FCC chairman cancels CES show appearance after overturning net neutrality rules, due to reported death threats
Federal Communications Commission (FCC) chairman Ajit Pai has unexpectedly cancelled an appearance at the Consumer Electronics Show (CES) in Las Vegas.
Pai was slated to participate in a “candid conversation” on 9th January with FTC Chairman Maureen Ohlhausen, who will still attend.
However, it is reported that Pai abruptly cancelled his appearance at the tech industry trade show because of death threats.
This comes after the Federal Communications Commission (FCC) voted (as expected) in December to reverse Net Neutrality regulations, in a move that could damage the future of an open Internet in the United States.
That vote was opposed by many in the tech industry and beyond, and now it seems that Pai, who has attended the previous five CES shows, took the decision not because he would more than likely face protests and a hostile reception, but because of death threats.
The death threat reason for the cancellation was confirmed to Recode by two agency sources.

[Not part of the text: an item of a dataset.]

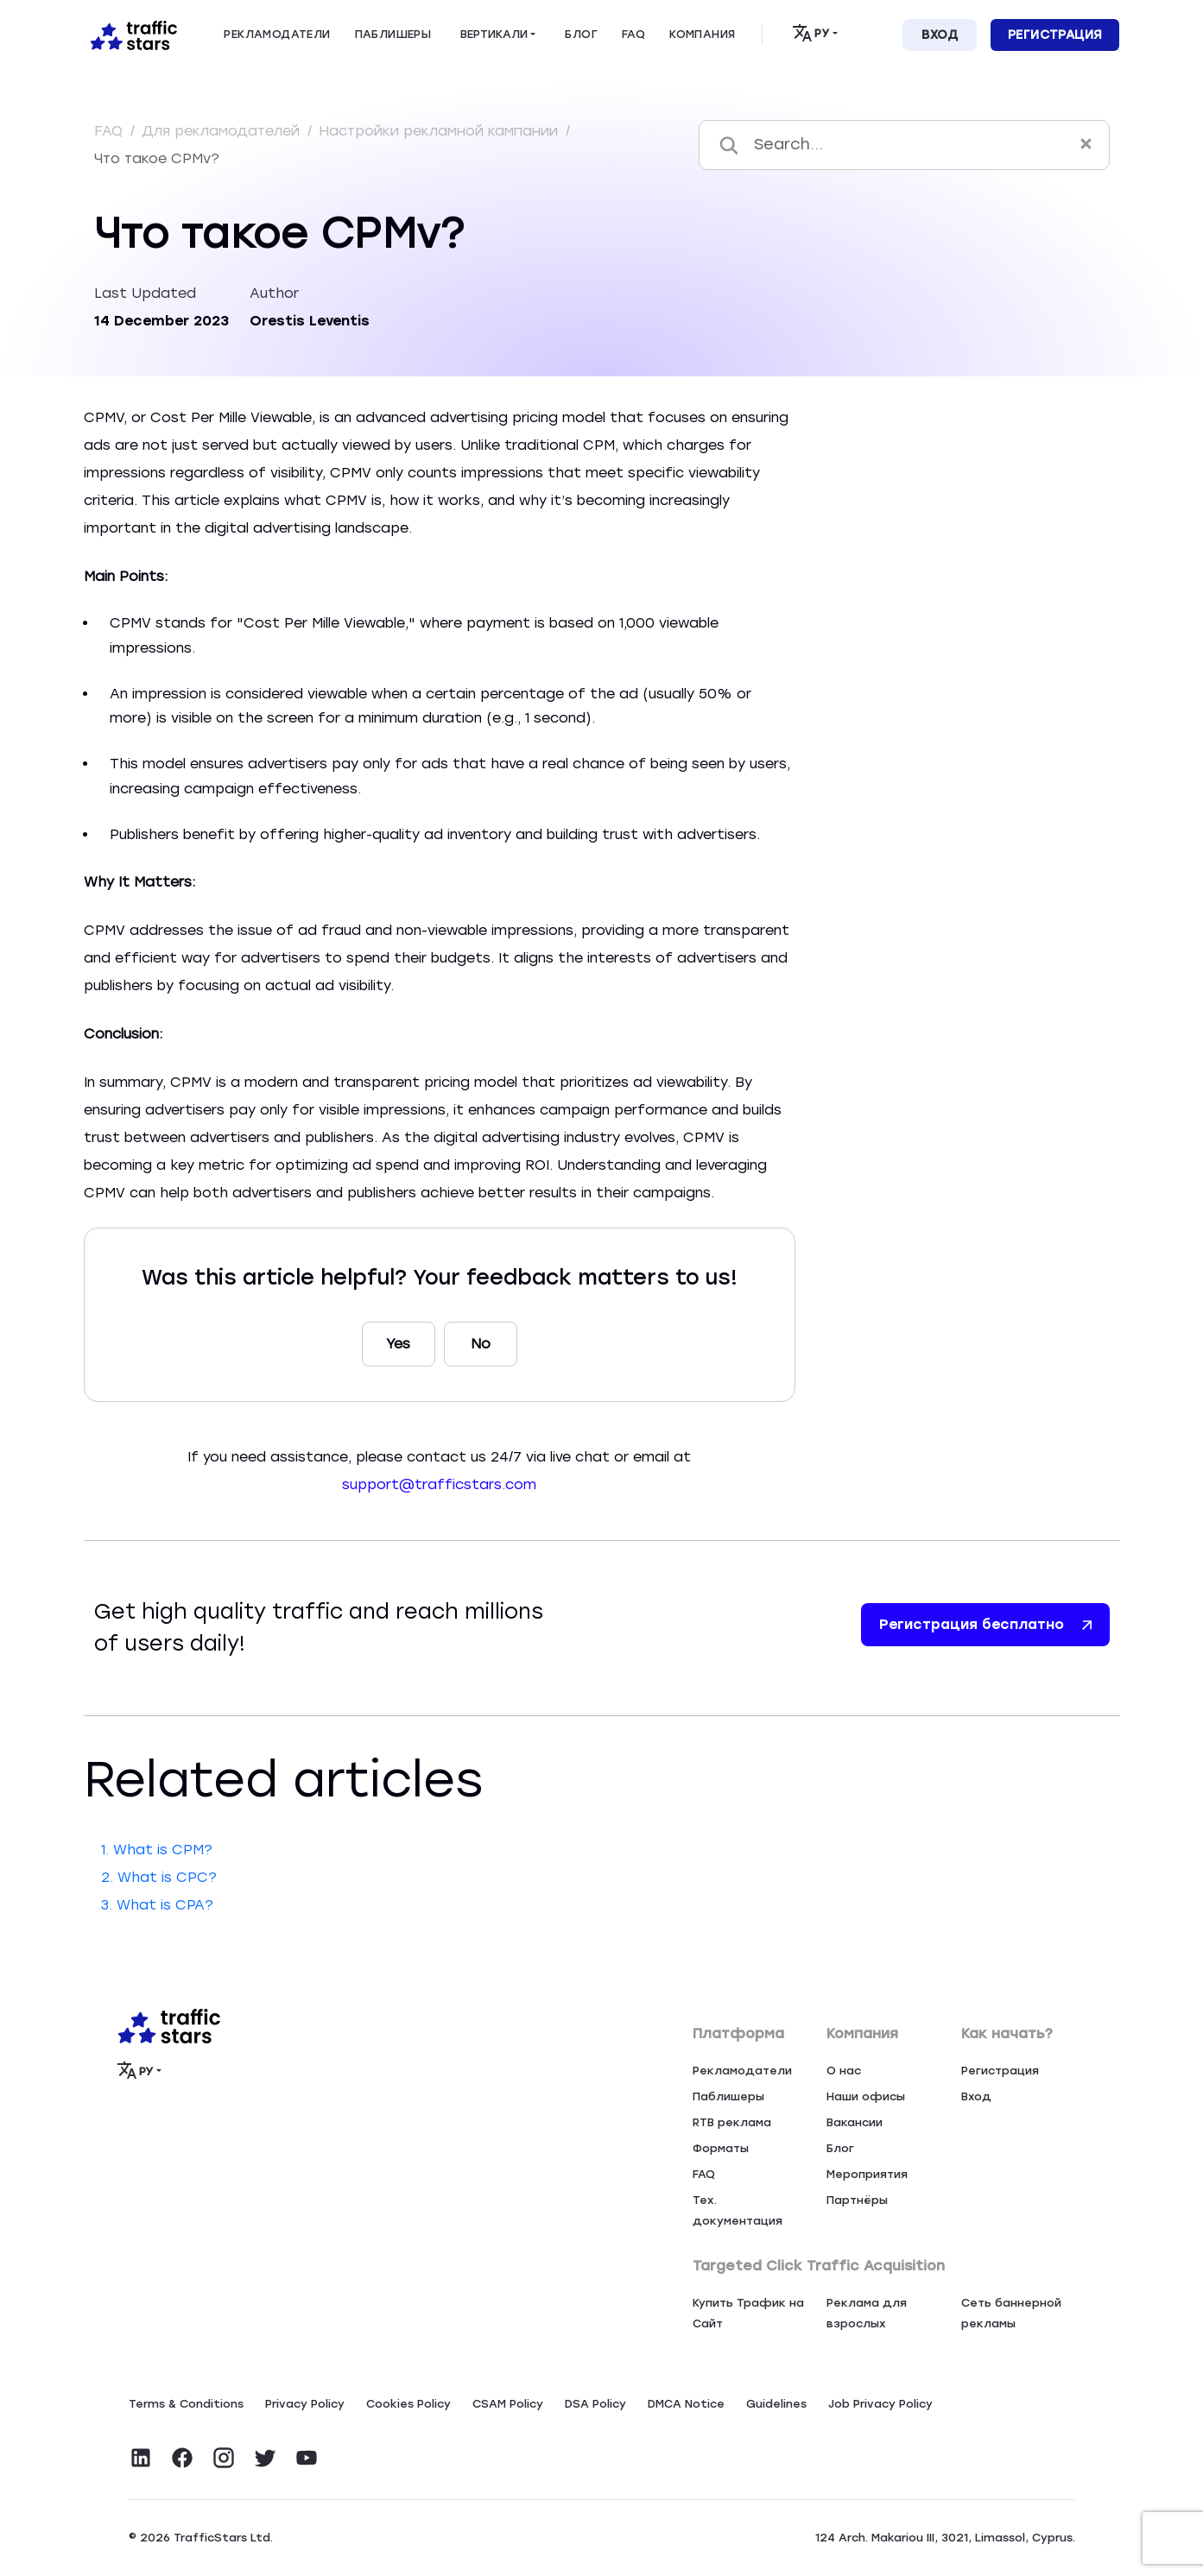  I want to click on О нас, so click(843, 2070).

“We do not comment on security measures or concerns,” a spokesman for Pai at the FCC told Recode.
It is the second time that Pai’s safety has been threatened. He had to halt his controversial vote to scrap the US government’s net neutrality rules in December after a bomb threat.
That vote later took place on 15 December.

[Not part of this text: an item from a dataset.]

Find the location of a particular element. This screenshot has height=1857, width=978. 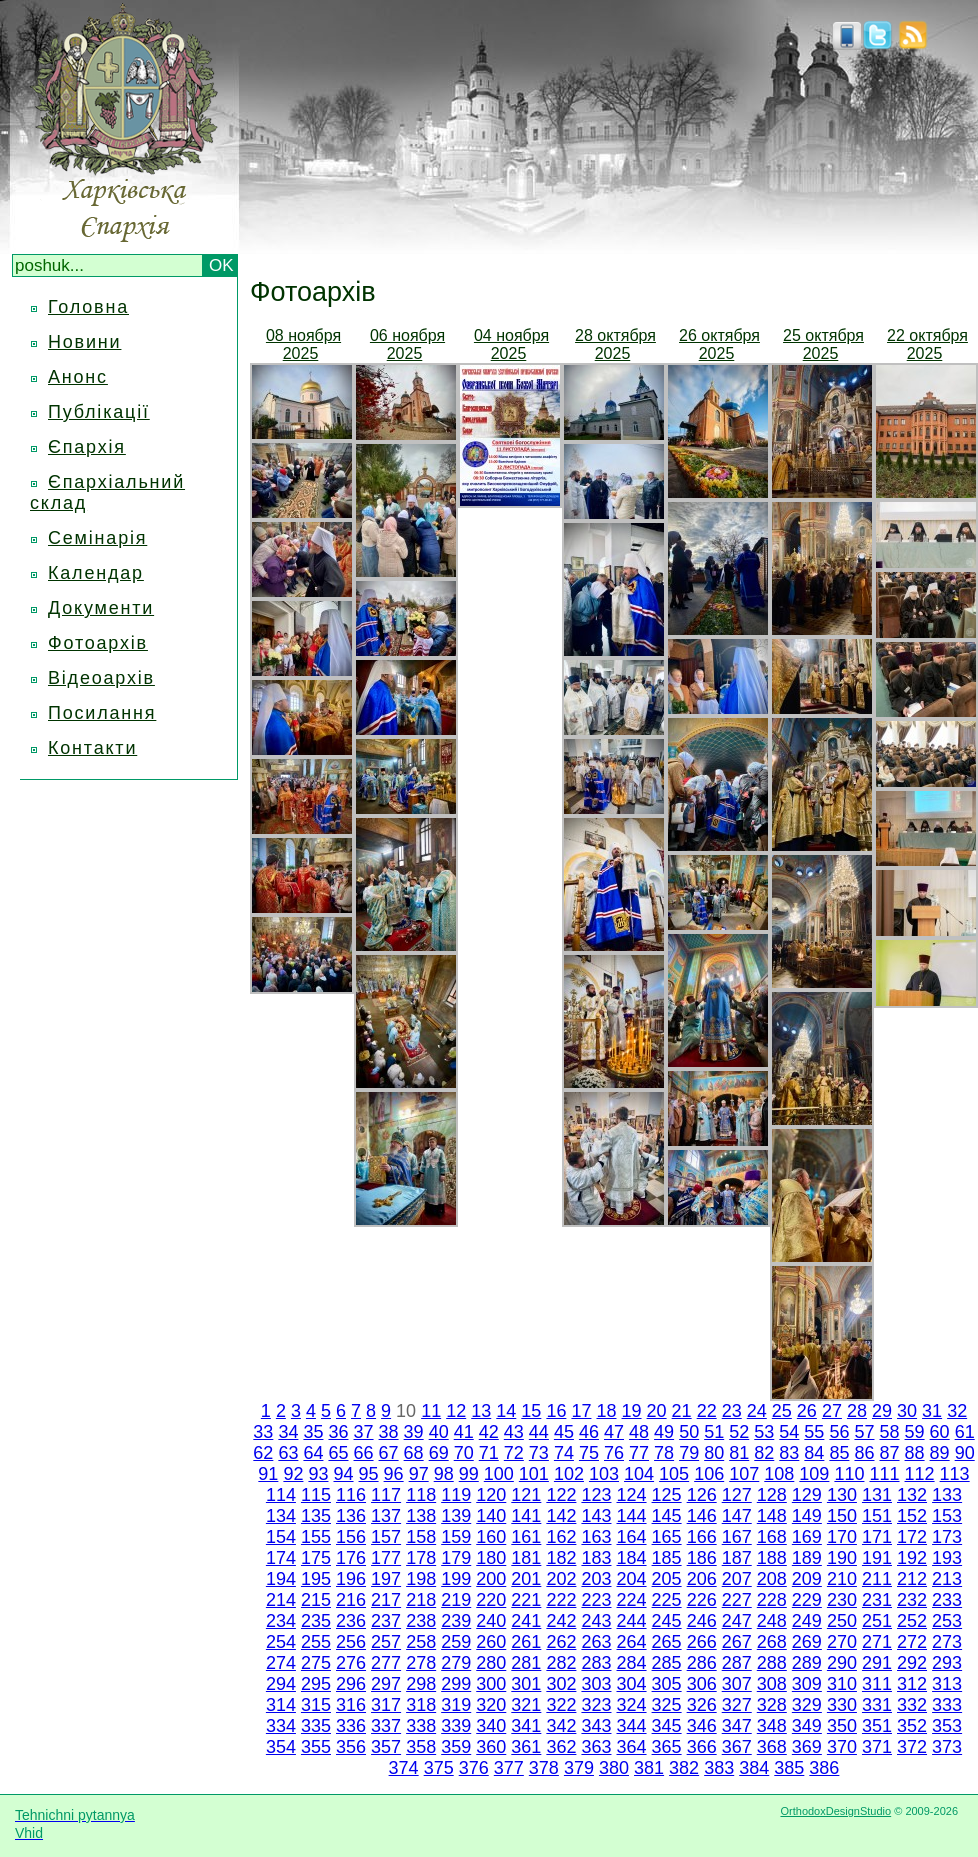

This is not the first time that the chairman of the FCC has suffered safety concerns. In 2014 protesters camped outside the home of then-Chairman Tom Wheeler, a Democrat, and prevented him from leaving his driveway.

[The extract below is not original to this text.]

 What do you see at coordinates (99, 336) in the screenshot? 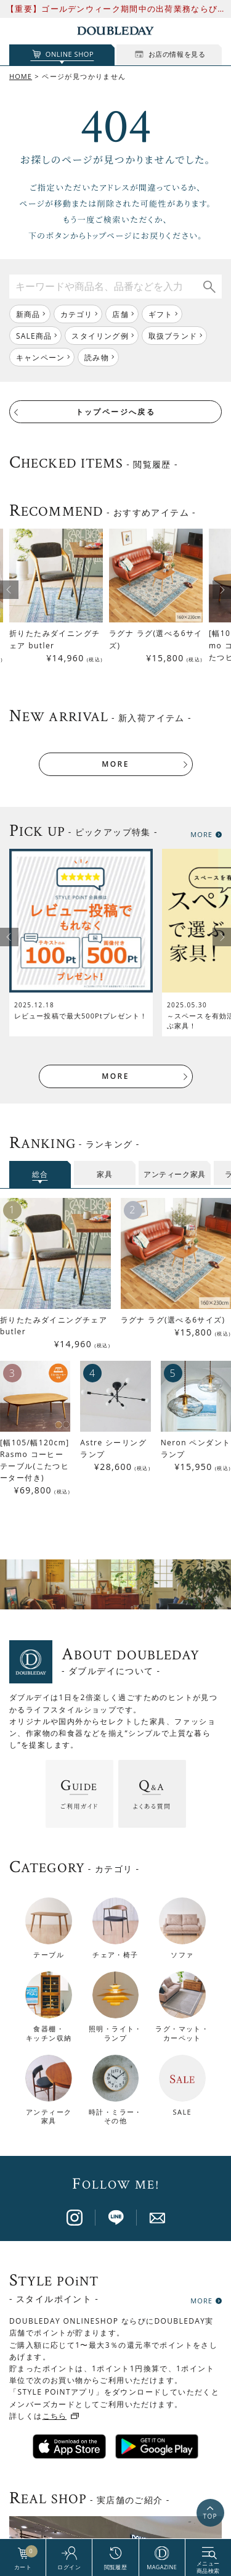
I see `スタイリング例` at bounding box center [99, 336].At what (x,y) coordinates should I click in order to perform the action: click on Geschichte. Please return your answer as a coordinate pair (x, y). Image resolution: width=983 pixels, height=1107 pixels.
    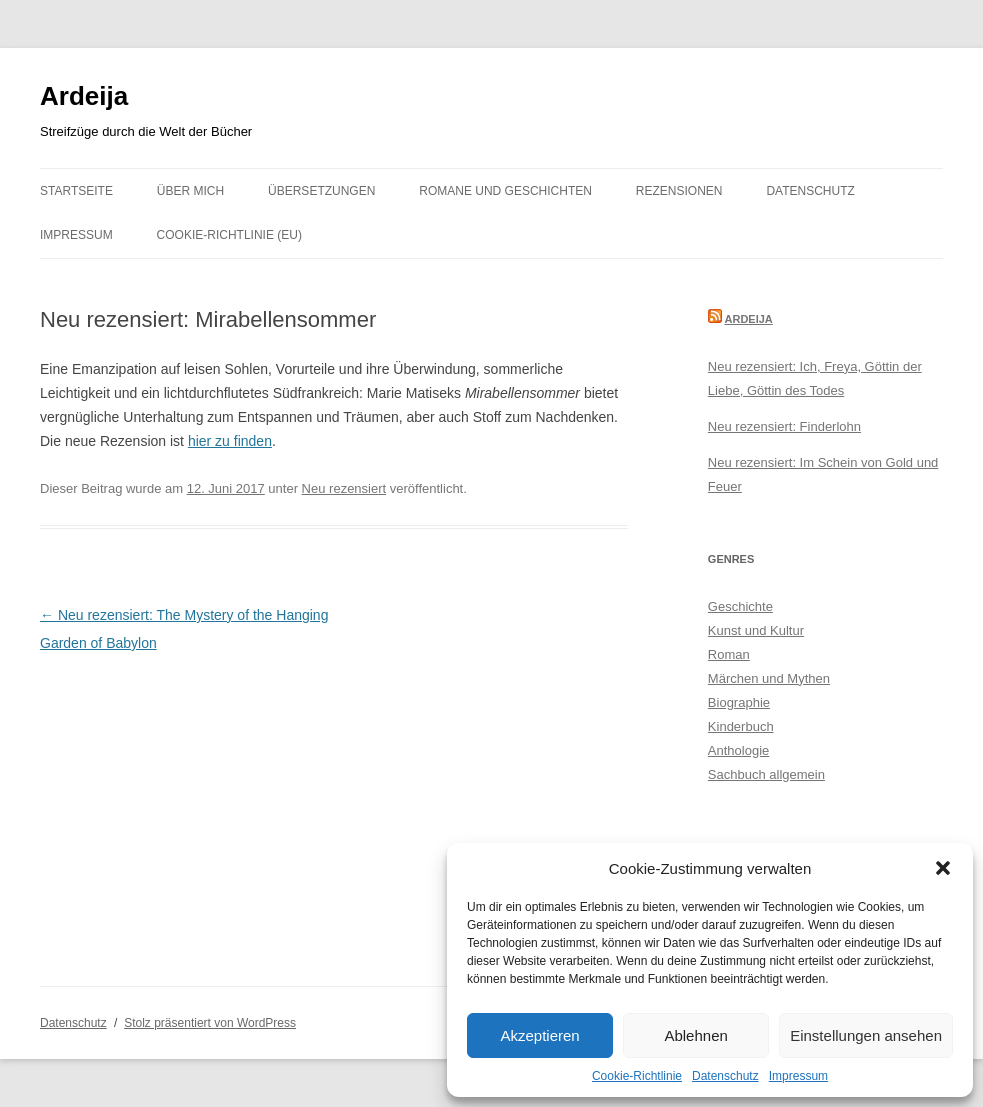
    Looking at the image, I should click on (740, 606).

Net neutrality was the issue back then as well.
It is understood that the Democratic FCC Commissioner Mignon Clyburn and Republican Commissioners Michael O’Rielly and Brendan Carr each plan to attend CES.
In December the FCC voted 3-2 to overturn the net neutrality rules, meaning ISPs will be able to block or slow down access to certain services.
The fear is that consumers will have to pay for more expensive packages to stream Netflix, or tech companies will have to negotiate deals directly with providers. Businesses could also be restricted in their use of some cloud services.
ISPs will however have to be transparent about what restrictions are in place, but many Americans are only able to access broadband services from one provider.
But the FCC vote does faces legal challenges, including one led by New York’s attorney general, Eric Schneiderman.